De Lille defends R37m cost of Beitbridge border fence

Construction teams building the 1.8m-high fence, which will span 20km on each side of the border post between SA from Zimbabwe, are expected to complete the work in the next few days.
Construction teams building the 1.8m-high fence, which will span 20km on each side of the border post between SA from Zimbabwe, are expected to complete the work in the next few days.
Image: Supplied.

Public works and infrastructure minister Patricia de Lille has defended the R37m fence at the Beitbridge border between South Africa and Zimbabwe.

This follows widespread criticism of the minister after images were circulated on social media showing that the barbed-wire fence had been cut through, with a hole clearly visible.

De Lille has lashed out about how there has been no condemnation of the criminals who cut the fence. Instead, she said, the criticism has been directed at her department and the contractor working on the project.

“As is widely known, the border fence line has also been subject to criminal activities which have resulted in the procurement of additional security personnel and the deployment of defence force officials to provide additional security support. To date there have been no formal arrests,” she said on Friday.

She said her department had, from the onset, emphasised the importance of safeguarding the asset and securing the border, with the contractor using more than the usual number of security personnel.

She revealed that there has been theft of some of the contractor’s materials, which resulted in her writing to defence minister Nosiviwe Mapisa-Nqakula on April 4, asking for the deployment of SANDF members.

A number of SANDF members were then deployed to conduct patrols in helicopters, on foot, on motorcycles and  in 4x4 vehicles.

“It is disappointing that at this time when the department of public works and infrastructure and the contractor are doing their utmost to fulfil a request by the president to secure the border that the public commentary has been silent on the criminal elements and theft.
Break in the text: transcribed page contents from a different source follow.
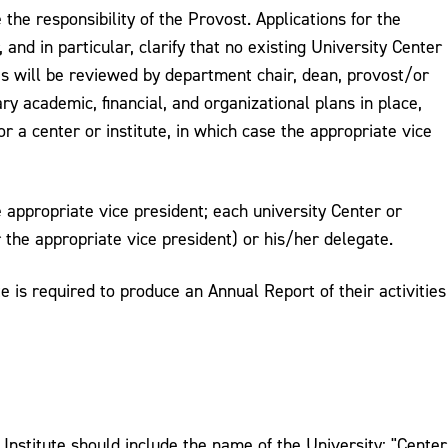
he responsibility of the Provost. Applications for the
nd in particular, clarify that no existing University Center
es will be reviewed by department chair, dean, provost/or
y academic, financial, and organizational plans in place,
or a center or institute, in which case the appropriate vice
e appropriate vice president; each university Center or
 the appropriate vice president) or his/her delegate.
e is required to produce an Annual Report of their activities
 Institute should include the name of the University: "Center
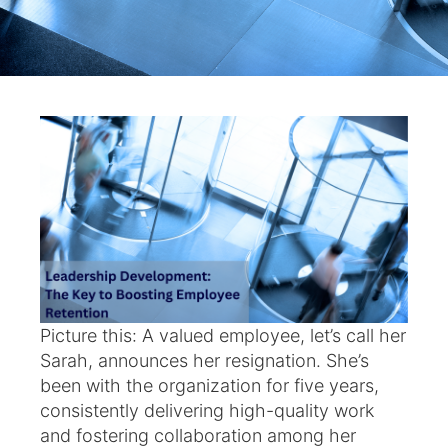
Picture this: A valued employee, let’s call her
Sarah, announces her resignation. She’s
been with the organization for five years,
consistently delivering high-quality work
and fostering collaboration among her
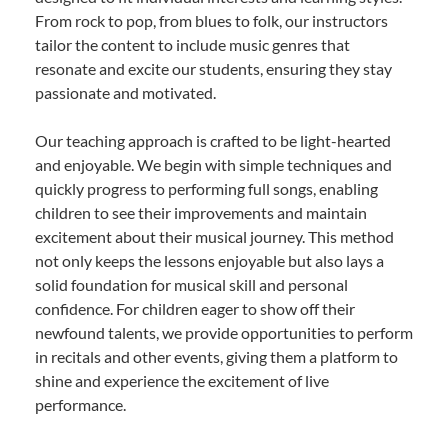
From rock to pop, from blues to folk, our instructors
tailor the content to include music genres that
resonate and excite our students, ensuring they stay
passionate and motivated.
Our teaching approach is crafted to be light-hearted
and enjoyable. We begin with simple techniques and
quickly progress to performing full songs, enabling
children to see their improvements and maintain
excitement about their musical journey. This method
not only keeps the lessons enjoyable but also lays a
solid foundation for musical skill and personal
confidence. For children eager to show off their
newfound talents, we provide opportunities to perform
in recitals and other events, giving them a platform to
shine and experience the excitement of live
performance.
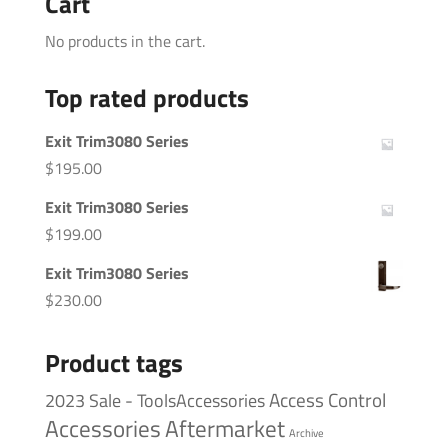
Cart
No products in the cart.
Top rated products
Exit Trim3080 Series
$
195.00
Exit Trim3080 Series
$
199.00
Exit Trim3080 Series
$
230.00
Product tags
Access Control
2023 Sale - ToolsAccessories
Accessories
Aftermarket
Archive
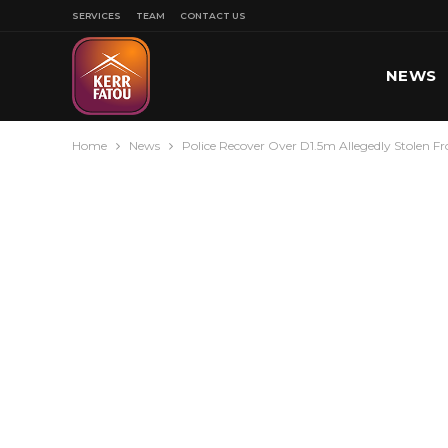
SERVICES
TEAM
CONTACT US
NEWS
Home
News
Police Recover Over D1.5m Allegedly Stolen F
SPORT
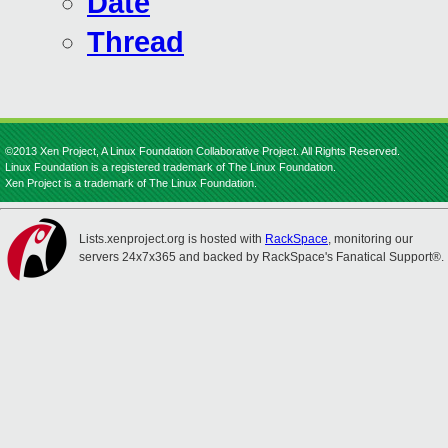
Date
Thread
©2013 Xen Project, A Linux Foundation Collaborative Project. All Rights Reserved.
Linux Foundation is a registered trademark of The Linux Foundation.
Xen Project is a trademark of The Linux Foundation.
Lists.xenproject.org is hosted with
RackSpace
, monitoring our
servers 24x7x365 and backed by RackSpace's Fanatical Support®.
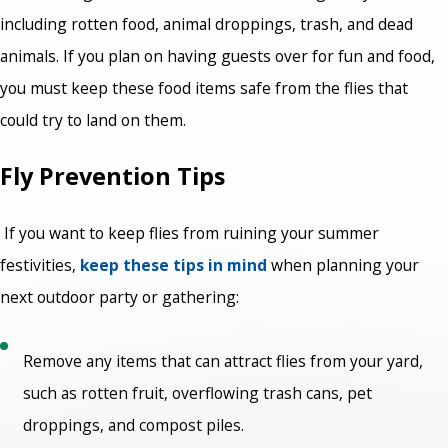
including rotten food, animal droppings, trash, and dead
animals. If you plan on having guests over for fun and food,
you must keep these food items safe from the flies that
could try to land on them.
Fly Prevention Tips
If you want to keep flies from ruining your summer
festivities,
keep these tips in mind
when planning your
next outdoor party or gathering:
Remove any items that can attract flies from your yard,
such as rotten fruit, overflowing trash cans, pet
droppings, and compost piles.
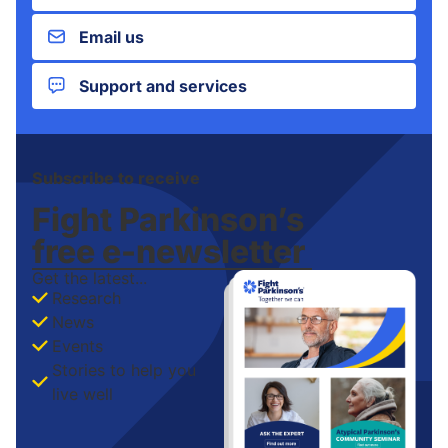
Email us
Support and services
Subscribe to receive
Fight Parkinson’s
free
e-newsletter
Get the latest...
Research
News
Events
Stories to help you
live well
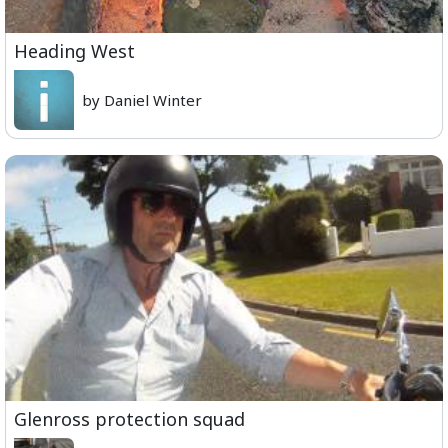
Heading West
by Daniel Winter
Glenross protection squad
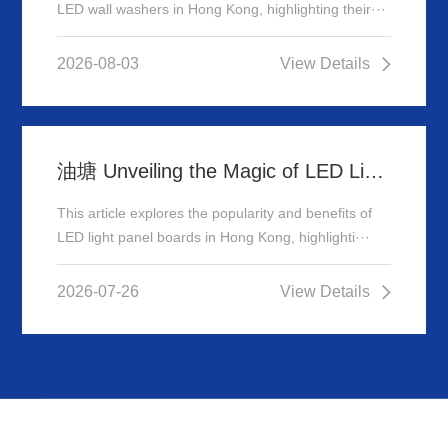
LED wall washers in Hong Kong, highlighting their···
2026-08-03
View Details
油塘 Unveiling the Magic of LED Light Panel Boards in Hong Kong
This article explores the popularity and benefits of
LED light panel boards in Hong Kong, highlighti···
2026-07-26
View Details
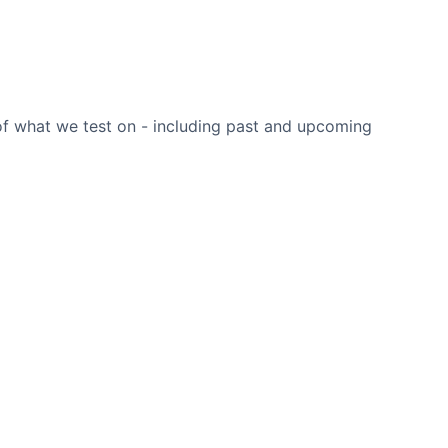
 of what we test on - including past and upcoming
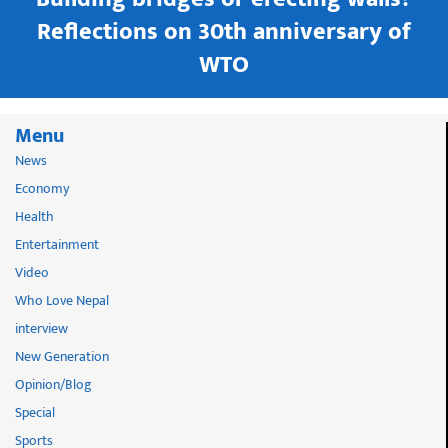
in
Reflections on 30th anniversary of
WTO
Menu
News
Economy
Health
Entertainment
Video
Who Love Nepal
interview
New Generation
Opinion/Blog
Special
Sports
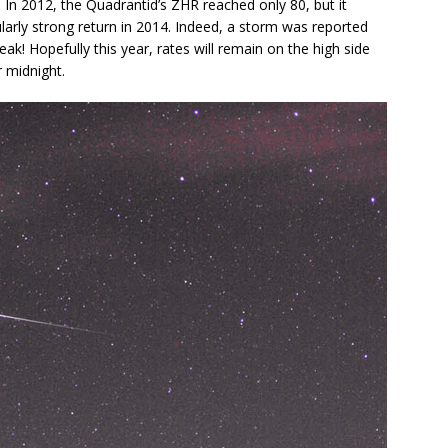
In 2012, the Quadrantid’s ZHR reached only 80, but it
larly strong return in 2014. Indeed, a storm was reported
eak! Hopefully this year, rates will remain on the high side
r midnight.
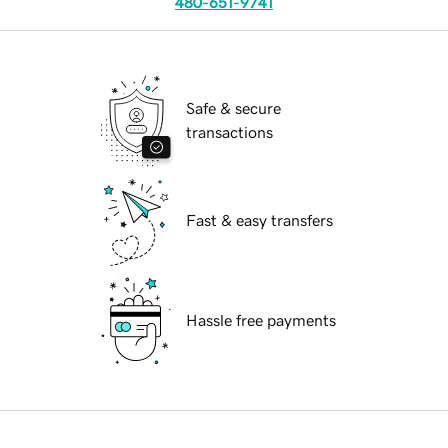
480-651-9741
Safe & secure
transactions
Fast & easy transfers
Hassle free payments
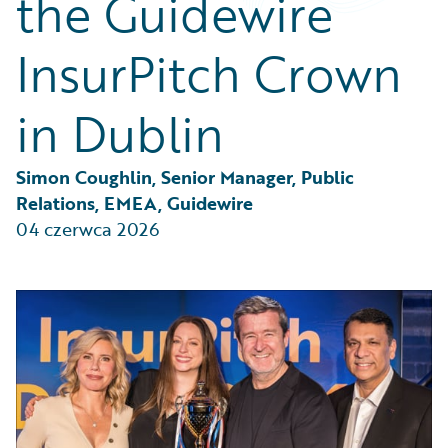
the Guidewire
Partner Perspective
Technology
InsurPitch Crown
Trends
in Dublin
Simon Coughlin, Senior Manager, Public 
Relations, EMEA, Guidewire
04 czerwca 2026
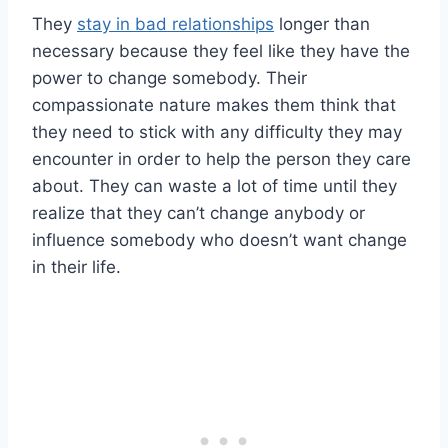
They
stay in bad relationships
longer than
necessary because they feel like they have the
power to change somebody. Their
compassionate nature makes them think that
they need to stick with any difficulty they may
encounter in order to help the person they care
about. They can waste a lot of time until they
realize that they can’t change anybody or
influence somebody who doesn’t want change
in their life.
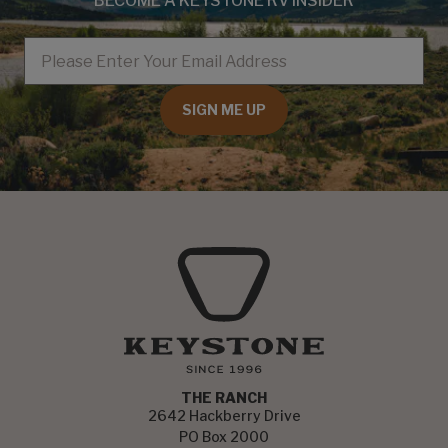
BECOME A KEYSTONE RV INSIDER
EMAIL
SIGN ME UP
THE RANCH
2642 Hackberry Drive
PO Box 2000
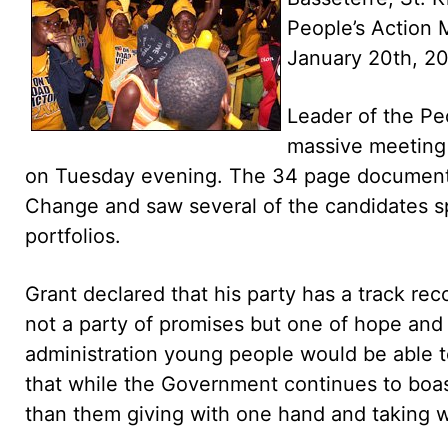
People’s Action
January 20th, 2
Leader of the Pe
massive meeting 
on Tuesday evening. The 34 page document 
Change and saw several of the candidates sp
portfolios.
Grant declared that his party has a track rec
not a party of promises but one of hope and
administration young people would be able to
that while the Government continues to boast
than them giving with one hand and taking w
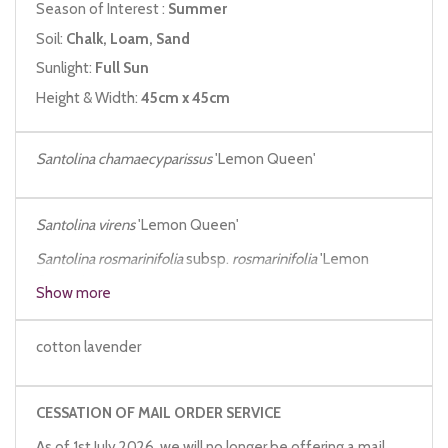
Season of Interest :
Summer
Soil:
Chalk, Loam, Sand
Sunlight:
Full Sun
Height & Width:
45cm x 45cm
Santolina chamaecyparissus
'Lemon Queen'
Santolina virens
'Lemon Queen'
Santolina rosmarinifolia
subsp.
rosmarinifolia
'Lemon
Queen'
Show more
cotton lavender
CESSATION OF MAIL ORDER SERVICE
As of 1st July 2026, we will no longer be offering a mail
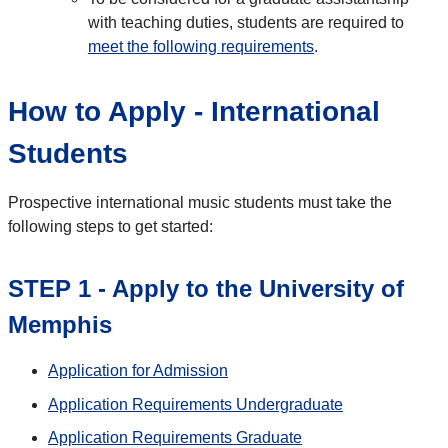
with teaching duties, students are required to
meet the following requirements
.
How to Apply - International
Students
Prospective international music students must take the
following steps to get started:
STEP 1 - Apply to the University of
Memphis
Application for Admission
Application Requirements Undergraduate
Application Requirements Graduate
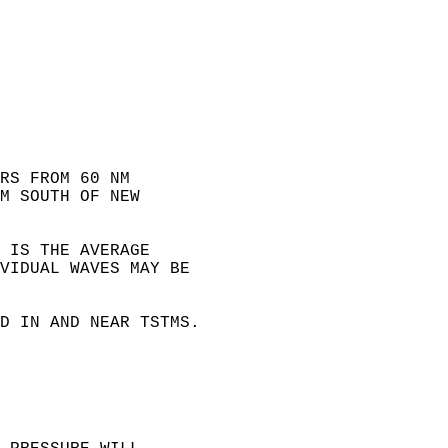
RS FROM 60 NM  
M SOUTH OF NEW  
 IS THE AVERAGE  
VIDUAL WAVES MAY BE  
  
D IN AND NEAR TSTMS.  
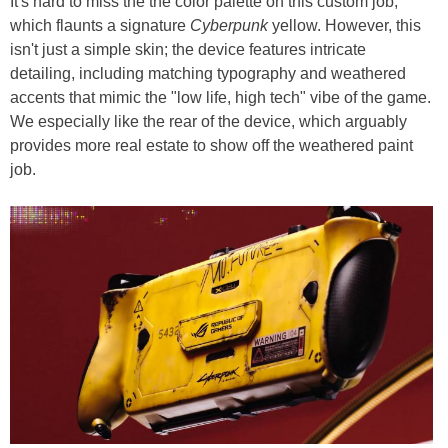
It's hard to miss the the color palette on this custom job,
which flaunts a signature
Cyberpunk
yellow. However, this
isn't just a simple skin; the device features intricate
detailing, including matching typography and weathered
accents that mimic the "low life, high tech" vibe of the game.
We especially like the rear of the device, which arguably
provides more real estate to show off the weathered paint
job.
There has not been any condemnation of these criminal acts,” said De Lille.

The minister sought to assure the public, following “serious concerns” raised about the value of the contract, that the department followed all the required processes in awarding the contract.

She said while many have questioned the R37m cost, and asked whether it equated to nearly R1m per kilometre, the equation was not that simple, especially on such a complex project.

She said the cost of a project in a remote area differed compared to inland or urban project costs a similar scope. The complex rates in this project are influenced by acceleration costs such as the short contract period, more labour resources required to do the job, increased speed of provision of material, and increased overheads for management and plant equipment.

There is an intensive labour component to the project given the compressed timeframe and this is part of the overall contract costs, she said.

“We must seek to find positivity in times of despair and the silver lining as it pertains to this project, and that is the contribution this project has had on the local economy. It has meant 160 local labourers have been able to bring money and food to their families.

“The same is applicable to all other workers on this site, including security personnel, local manufacturers and suppliers who have ensured the continuous supply of large quantities of material given the short turnaround time. The have also received a much-needed boost to their business operations.

“Of course we would prefer that the circumstances were different, that we didn’t have to work under these conditions, but it is the reality we are faced with and it is our collaborative and positive approach that will drive our success both on this project and as country, and as such we continue to pull together,” said De Lille.

She said the contractor, Magwa Construction, had completed much of the onerous work, including the site clearance, removal of the old, damaged fence and the installation of the new posts, gates and stream crossings.

The remaining work is less complex and the contractor was expected to complete the work in the next few days.

The overall tender sum of the project covers the provision of materials, disposal of the old damaged fence, accelerated construction activities, additional security – from six private security personnel to more than 40 - and general occupational health and safety related compliance measures as well as Covid-19 risk mitigation measures on site.

The fence is meant to ensure that no persons cross into or out of the country as part of the efforts to contain the spread of the coronavirus after President Cyril Ramaphosa announced a state of disaster which closed some border posts.